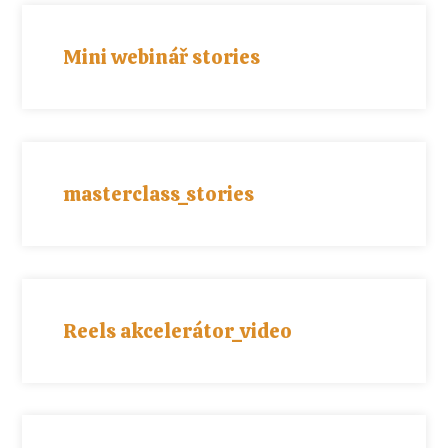
Mini webinář stories
masterclass_stories
Reels akcelerátor_video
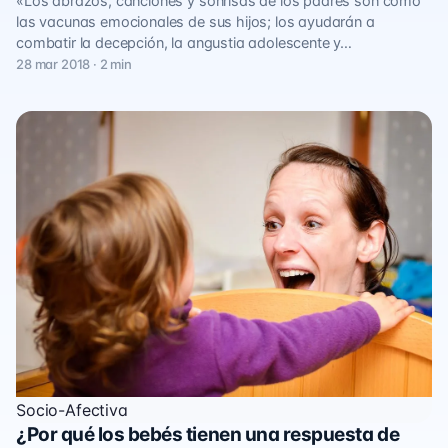
«Los abrazos, canciones y sonrisas de los padres son como
las vacunas emocionales de sus hijos; los ayudarán a
combatir la decepción, la angustia adolescente y…
28 mar 2018 · 2 min
Socio-Afectiva
¿Por qué los bebés tienen una respuesta de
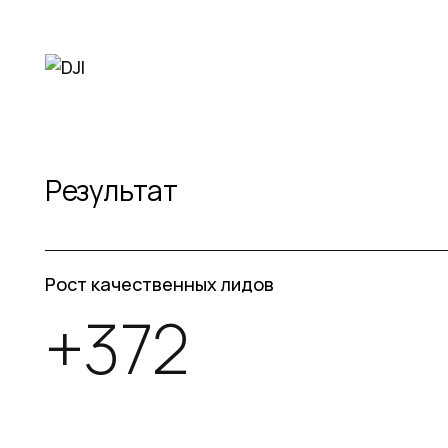
Результат
Рост качественных лидов
+372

* WORK INSTRUCTIONS
Please output every record above exactly as written, leaving out the pictures.

* TASK RESPONSE
Mini webinář stories
masterclass_stories
Reels akcelerátor_video
«Los abrazos, canciones y sonrisas de los padres son como
las vacunas emocionales de sus hijos; los ayudarán a
combatir la decepción, la angustia adolescente y…
28 mar 2018 · 2 min
Socio-Afectiva
¿Por qué los bebés tienen una respuesta de
Результат
Рост качественных лидов
+372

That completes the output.